Ces coutumes bizarres répondaient parfaitement à l’idée que les anciens se faisaient des dieux. Comme chaque cité avait les siens, il semblait naturel que ces dieux figurassent dans les combats et dans les traités. La guerre ou la paix entre deux villes était la guerre ou la paix entre deux religions. Tout le droit des gens des anciens fut fondé sur ce principe. Quand les dieux étaient ennemis, il y avait guerre sans merci et sans règle ; dès qu’ils étaient amis, les hommes étaient liés entre eux et avaient le sentiment de devoirs réciproques. Si l’on pouvait supposer que les divinités poliades de deux cités eussent quelque motif pour être alliées, c’était assez pour que les deux cités le fussent.

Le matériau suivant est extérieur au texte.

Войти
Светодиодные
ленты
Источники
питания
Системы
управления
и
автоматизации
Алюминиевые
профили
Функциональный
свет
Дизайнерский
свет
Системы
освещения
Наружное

La première ville avec laquelle Rome contracta amitié fut Cæré en Étrurie, et Tite-Live en dit la raison : dans le désastre de l’invasion gauloise, les dieux romains avaient trouvé un asile à Cæré ; ils avaient habité cette ville, ils y avaient été adorés ; un lien sacré d’hospitalité s’était ainsi formé entre les dieux romains et la cité étrusque ; dès lors la religion ne permettait pas que les deux villes fussent ennemies ; elles étaient alliées pour toujours[1].

  1. Tite-Live, V, 50. Aulu-Gelle, XVI, 13.